Ровно в семь появился профессор Голиков.

Если бы не рапорт дежурного, Николай и Илюша ни за что не поверили бы, что перед ними — настоящий профессор. Профессора, на которых они уже успели вдосталь наглядеться, были старыми, толстыми, седыми, лысыми, очкастыми, бородатыми, а Анатолий Нилович Голиков выглядел моложе некоторых своих слушателей. Ему было лет тридцать, ну, может, тридцать пять. Узкоплечий, курносый, с мягкой застенчивой улыбкой, Голиков был «шпаком» — человеком глубоко штатским. Комсоставская коверкотовая гимнастерка с двумя ромбами в петлицах и портупеей сидела на нем мешковато, как с чужого плеча, топорщилась складками, вызывая иронические усмешки кадровых военных, ноги в бриджах были кривыми и тонкими как палки.

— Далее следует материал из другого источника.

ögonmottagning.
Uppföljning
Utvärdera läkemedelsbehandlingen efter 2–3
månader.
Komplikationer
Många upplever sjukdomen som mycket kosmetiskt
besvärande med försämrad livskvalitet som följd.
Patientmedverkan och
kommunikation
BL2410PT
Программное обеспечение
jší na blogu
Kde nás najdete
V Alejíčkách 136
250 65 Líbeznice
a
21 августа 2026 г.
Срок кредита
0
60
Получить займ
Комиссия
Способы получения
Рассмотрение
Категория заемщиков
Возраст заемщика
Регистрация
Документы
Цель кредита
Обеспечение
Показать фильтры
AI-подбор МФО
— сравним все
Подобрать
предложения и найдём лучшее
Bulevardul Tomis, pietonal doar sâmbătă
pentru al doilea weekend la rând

Когда слушатели вытягивались перед Анатолием Ниловичем по стойке «смирно», он так смущался и краснел, что на него было жалко смотреть. Говорил он тихим, приглушенным голосом, время от времени замолкая на полуслове и глубоко задумываясь.

Ученик основоположника русской школы онкологов Н. Н. Петрова Голиков был широко известен в медицинском мире своими работами по вирусной теории происхождении рака.